Segment Start: PROVIDED INFORMATION

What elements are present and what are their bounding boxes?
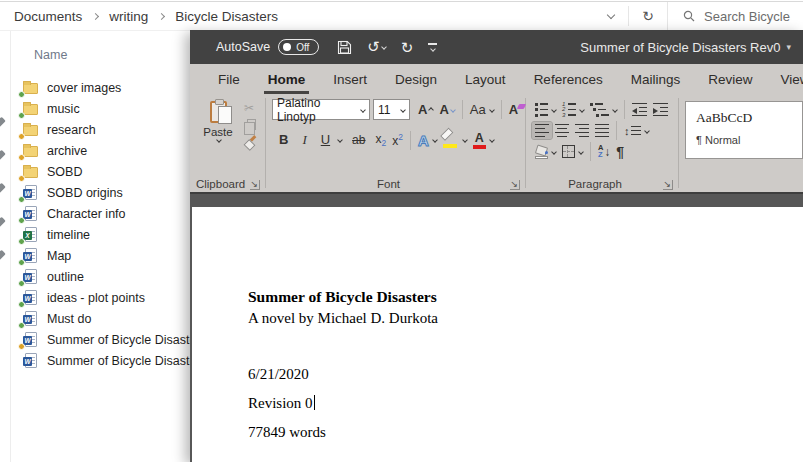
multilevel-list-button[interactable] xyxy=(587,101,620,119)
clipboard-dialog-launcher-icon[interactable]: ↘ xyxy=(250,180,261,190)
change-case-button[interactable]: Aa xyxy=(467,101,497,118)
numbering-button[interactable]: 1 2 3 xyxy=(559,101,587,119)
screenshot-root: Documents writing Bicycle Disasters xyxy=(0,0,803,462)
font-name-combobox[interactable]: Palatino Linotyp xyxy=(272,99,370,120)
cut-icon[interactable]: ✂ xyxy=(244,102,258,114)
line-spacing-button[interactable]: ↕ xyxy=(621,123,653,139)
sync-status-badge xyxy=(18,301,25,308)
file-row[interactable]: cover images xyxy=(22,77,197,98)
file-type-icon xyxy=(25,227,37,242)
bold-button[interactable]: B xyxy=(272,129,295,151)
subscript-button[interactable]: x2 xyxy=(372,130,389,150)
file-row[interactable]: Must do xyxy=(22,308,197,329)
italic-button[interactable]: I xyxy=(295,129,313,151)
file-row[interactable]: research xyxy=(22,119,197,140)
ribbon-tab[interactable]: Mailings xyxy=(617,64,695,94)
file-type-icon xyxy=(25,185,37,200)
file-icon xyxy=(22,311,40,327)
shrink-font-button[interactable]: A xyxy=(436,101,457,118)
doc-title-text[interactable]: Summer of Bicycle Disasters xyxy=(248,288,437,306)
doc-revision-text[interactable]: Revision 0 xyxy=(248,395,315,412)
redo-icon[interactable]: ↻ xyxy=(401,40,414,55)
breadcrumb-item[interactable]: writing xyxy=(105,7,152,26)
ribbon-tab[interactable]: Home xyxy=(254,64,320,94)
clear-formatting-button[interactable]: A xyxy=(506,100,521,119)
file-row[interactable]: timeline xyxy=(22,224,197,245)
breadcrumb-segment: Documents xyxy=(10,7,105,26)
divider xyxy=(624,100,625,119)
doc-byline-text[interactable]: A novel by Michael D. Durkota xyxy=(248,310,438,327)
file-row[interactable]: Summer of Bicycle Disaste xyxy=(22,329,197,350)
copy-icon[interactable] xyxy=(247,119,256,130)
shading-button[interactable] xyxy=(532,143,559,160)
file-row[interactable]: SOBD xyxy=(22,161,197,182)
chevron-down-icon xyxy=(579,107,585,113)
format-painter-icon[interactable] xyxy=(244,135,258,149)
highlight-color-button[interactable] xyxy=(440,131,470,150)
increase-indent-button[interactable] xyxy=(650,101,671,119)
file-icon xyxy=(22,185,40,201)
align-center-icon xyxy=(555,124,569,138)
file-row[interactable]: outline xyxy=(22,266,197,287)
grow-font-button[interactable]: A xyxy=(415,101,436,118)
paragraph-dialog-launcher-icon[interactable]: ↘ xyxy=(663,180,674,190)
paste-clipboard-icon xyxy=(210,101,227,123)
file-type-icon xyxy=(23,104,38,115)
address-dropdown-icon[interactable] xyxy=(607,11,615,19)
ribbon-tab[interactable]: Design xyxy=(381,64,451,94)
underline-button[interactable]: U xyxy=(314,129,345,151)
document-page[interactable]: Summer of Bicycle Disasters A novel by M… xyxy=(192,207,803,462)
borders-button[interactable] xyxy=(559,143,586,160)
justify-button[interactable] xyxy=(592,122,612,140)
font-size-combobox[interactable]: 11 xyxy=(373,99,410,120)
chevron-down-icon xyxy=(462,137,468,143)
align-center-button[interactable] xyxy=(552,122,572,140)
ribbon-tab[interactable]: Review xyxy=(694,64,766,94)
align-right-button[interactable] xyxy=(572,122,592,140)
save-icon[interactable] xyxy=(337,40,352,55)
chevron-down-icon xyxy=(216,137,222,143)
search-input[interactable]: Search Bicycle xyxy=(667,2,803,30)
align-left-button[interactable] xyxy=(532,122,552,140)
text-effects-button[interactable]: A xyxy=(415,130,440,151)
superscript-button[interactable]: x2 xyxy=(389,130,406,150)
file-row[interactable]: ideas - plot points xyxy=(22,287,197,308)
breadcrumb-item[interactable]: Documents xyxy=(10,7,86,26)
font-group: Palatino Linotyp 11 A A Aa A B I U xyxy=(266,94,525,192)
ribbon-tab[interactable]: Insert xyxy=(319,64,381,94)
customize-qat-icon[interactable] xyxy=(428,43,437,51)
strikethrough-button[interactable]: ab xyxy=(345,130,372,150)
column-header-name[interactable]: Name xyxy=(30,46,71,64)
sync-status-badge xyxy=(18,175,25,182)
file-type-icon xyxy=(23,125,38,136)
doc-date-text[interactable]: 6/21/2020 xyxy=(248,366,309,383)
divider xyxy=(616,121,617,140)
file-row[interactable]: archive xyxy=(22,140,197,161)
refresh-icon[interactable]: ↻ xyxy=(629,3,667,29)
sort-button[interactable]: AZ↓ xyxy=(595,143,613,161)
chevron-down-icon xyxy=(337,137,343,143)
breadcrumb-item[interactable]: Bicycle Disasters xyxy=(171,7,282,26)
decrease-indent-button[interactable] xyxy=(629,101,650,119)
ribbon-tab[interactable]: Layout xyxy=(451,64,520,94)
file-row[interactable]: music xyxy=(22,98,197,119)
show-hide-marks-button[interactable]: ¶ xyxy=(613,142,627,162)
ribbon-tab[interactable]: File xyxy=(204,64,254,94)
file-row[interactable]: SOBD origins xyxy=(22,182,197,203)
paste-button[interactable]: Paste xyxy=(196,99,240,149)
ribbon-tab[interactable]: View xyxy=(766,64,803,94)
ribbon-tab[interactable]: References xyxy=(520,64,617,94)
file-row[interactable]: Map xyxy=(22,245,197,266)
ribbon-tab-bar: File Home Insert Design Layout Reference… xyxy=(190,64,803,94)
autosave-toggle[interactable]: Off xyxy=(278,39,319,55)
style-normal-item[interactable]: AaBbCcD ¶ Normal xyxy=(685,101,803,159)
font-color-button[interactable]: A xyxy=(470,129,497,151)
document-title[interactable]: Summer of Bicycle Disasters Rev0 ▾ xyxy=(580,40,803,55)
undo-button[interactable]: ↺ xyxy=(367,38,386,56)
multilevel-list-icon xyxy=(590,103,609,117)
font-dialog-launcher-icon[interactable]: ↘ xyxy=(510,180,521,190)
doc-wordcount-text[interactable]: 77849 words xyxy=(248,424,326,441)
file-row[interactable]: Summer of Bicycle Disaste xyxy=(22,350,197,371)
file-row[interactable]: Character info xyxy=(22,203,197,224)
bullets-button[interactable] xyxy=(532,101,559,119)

Segment End: PROVIDED INFORMATION
Segment Start: PROVIDED INFORMATION

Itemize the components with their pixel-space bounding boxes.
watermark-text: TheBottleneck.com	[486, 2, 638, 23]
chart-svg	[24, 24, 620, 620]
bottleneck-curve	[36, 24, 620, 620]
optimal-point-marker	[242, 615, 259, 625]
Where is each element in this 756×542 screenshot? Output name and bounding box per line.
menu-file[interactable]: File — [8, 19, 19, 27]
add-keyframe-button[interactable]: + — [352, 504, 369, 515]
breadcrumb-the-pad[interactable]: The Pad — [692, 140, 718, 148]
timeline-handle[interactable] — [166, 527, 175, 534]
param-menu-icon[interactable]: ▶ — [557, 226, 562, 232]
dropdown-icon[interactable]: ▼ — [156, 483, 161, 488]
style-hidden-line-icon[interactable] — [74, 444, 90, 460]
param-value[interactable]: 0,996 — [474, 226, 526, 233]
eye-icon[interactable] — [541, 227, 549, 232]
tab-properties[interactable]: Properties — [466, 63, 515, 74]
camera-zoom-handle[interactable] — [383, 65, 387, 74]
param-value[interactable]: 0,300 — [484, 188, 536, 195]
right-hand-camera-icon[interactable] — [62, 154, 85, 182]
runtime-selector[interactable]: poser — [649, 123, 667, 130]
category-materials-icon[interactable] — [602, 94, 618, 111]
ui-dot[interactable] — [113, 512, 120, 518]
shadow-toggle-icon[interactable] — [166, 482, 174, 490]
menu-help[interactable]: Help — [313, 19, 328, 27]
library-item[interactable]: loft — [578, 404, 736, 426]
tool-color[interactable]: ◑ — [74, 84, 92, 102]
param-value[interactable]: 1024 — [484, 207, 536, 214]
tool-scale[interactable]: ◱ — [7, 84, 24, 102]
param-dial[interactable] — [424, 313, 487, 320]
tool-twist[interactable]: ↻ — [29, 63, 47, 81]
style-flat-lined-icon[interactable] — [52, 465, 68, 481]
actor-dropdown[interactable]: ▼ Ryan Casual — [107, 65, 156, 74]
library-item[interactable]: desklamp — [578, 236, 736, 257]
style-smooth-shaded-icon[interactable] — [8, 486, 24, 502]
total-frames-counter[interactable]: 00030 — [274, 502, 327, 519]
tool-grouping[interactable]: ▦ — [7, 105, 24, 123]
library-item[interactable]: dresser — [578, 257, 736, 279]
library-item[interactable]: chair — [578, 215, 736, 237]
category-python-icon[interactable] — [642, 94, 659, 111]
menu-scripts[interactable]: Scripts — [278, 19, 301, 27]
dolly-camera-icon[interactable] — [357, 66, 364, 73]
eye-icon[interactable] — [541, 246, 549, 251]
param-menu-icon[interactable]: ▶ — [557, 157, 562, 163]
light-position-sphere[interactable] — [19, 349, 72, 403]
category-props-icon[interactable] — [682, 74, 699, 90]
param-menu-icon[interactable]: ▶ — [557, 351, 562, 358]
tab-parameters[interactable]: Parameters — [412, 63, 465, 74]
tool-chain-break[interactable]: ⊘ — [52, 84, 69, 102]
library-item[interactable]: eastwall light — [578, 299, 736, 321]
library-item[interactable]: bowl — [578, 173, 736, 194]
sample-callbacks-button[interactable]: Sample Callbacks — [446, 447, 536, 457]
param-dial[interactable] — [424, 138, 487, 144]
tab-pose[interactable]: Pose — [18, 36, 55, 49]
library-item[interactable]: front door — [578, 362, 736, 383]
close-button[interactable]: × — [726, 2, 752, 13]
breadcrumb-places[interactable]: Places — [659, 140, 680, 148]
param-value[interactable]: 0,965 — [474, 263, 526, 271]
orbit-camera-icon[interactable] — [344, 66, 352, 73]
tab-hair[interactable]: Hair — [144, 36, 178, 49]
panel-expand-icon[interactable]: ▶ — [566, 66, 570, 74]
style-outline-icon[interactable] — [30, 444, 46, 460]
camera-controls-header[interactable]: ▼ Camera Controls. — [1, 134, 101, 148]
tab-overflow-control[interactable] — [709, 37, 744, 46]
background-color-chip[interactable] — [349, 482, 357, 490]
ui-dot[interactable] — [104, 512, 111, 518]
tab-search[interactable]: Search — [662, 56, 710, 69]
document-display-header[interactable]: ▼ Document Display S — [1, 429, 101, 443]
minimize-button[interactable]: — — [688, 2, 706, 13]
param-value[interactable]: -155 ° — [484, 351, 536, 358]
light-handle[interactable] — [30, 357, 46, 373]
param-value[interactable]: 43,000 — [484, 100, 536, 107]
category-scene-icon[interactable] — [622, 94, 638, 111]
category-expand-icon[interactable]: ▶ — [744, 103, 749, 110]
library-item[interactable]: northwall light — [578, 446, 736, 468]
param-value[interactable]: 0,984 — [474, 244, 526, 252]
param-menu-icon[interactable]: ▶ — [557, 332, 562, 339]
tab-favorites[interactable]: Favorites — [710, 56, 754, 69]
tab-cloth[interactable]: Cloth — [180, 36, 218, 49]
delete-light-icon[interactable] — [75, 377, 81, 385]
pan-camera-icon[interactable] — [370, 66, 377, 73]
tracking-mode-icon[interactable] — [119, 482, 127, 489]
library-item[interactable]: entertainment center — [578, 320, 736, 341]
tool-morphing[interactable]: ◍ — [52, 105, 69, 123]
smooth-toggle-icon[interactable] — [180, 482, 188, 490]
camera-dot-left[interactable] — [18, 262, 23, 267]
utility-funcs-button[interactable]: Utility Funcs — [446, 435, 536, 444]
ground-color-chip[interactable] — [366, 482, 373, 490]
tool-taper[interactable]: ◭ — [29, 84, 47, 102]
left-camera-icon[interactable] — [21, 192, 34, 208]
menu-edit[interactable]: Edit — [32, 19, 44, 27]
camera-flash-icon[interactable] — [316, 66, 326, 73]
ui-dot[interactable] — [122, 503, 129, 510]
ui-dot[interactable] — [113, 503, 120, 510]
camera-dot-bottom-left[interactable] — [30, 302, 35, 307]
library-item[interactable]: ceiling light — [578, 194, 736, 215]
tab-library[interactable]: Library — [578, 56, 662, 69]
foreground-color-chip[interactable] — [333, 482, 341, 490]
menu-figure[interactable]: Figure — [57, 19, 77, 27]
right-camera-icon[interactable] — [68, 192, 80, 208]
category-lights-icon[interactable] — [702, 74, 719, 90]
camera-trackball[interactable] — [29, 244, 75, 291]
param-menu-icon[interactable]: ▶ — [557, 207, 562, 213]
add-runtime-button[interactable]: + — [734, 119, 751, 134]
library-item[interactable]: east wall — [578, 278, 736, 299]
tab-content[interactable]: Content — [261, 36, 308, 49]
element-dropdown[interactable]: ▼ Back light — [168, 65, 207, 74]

Segment End: PROVIDED INFORMATION
Segment Start: PROVIDED INFORMATION

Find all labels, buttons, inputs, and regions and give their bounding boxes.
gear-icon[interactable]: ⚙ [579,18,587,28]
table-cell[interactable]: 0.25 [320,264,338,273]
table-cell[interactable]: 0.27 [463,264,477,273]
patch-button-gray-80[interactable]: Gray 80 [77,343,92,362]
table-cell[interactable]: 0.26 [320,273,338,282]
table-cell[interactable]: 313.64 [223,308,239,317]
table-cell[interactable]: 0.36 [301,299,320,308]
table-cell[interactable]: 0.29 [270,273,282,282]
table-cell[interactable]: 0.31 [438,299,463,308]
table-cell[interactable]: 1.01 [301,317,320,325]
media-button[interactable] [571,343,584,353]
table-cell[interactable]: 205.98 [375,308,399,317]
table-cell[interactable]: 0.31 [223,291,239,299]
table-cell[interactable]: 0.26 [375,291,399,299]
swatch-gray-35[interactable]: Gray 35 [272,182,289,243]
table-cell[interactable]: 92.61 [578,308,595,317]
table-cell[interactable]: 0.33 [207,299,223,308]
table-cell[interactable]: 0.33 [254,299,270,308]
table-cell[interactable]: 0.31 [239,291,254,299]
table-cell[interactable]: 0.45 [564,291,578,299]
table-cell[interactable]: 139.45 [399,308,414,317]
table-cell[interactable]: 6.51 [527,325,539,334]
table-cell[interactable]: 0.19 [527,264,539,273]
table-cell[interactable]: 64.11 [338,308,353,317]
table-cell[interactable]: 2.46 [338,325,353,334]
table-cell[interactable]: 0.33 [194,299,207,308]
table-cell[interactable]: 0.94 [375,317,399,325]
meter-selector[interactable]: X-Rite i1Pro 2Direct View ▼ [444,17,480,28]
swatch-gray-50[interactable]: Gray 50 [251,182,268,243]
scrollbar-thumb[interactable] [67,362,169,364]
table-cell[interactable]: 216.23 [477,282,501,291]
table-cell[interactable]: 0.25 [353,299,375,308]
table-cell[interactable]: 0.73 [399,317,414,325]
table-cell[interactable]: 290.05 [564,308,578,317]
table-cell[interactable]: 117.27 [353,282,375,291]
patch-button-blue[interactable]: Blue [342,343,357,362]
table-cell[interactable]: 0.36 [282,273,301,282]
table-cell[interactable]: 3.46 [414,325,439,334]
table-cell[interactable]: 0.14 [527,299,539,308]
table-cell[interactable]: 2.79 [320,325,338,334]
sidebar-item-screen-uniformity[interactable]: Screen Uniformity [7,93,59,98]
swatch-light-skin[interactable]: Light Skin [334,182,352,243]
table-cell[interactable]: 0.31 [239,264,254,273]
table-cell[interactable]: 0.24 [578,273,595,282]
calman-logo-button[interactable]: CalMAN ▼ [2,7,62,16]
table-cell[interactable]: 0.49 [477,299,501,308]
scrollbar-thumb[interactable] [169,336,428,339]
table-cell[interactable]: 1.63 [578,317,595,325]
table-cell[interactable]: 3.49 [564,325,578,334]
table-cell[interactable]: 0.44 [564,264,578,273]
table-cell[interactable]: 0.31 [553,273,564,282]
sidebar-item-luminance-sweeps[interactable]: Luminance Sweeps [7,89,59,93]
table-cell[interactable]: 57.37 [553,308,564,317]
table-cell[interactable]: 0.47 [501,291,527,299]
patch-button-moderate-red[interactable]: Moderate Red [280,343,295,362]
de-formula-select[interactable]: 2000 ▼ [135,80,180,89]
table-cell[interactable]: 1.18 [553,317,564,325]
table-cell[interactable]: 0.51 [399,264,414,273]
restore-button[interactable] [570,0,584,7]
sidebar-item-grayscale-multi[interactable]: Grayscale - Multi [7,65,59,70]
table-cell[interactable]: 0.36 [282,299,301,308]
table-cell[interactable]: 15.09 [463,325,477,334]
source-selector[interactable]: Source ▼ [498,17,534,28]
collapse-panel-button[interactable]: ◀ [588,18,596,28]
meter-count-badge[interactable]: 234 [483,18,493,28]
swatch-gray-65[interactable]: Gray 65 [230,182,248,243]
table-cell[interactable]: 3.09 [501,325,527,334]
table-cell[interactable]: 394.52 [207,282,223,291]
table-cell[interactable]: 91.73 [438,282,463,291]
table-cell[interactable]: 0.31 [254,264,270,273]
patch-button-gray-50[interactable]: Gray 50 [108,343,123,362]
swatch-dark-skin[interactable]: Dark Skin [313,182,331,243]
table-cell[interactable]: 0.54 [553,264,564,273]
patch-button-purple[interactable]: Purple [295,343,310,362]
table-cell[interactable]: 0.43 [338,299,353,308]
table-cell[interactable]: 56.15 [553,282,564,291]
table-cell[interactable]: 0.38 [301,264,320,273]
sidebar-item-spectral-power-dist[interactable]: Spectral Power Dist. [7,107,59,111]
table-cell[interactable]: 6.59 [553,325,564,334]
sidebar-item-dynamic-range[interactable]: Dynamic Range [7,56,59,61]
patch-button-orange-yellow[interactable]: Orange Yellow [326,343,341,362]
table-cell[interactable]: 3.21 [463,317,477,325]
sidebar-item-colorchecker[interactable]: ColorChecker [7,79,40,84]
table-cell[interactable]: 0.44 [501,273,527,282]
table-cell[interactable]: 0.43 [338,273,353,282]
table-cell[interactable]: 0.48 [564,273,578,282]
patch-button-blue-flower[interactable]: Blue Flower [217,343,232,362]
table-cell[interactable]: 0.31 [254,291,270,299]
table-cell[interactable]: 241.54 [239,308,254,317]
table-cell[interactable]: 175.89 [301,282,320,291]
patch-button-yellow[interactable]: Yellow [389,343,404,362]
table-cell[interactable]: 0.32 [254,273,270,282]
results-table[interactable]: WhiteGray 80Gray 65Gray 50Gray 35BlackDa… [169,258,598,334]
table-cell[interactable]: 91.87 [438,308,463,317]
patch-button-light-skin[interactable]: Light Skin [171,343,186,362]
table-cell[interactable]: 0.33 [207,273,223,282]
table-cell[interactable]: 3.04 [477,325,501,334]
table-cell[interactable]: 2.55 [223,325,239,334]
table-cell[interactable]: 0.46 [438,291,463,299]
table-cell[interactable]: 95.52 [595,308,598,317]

Segment End: PROVIDED INFORMATION

Read through the entries and count the lines where "indent" appears; respond with the number only.

2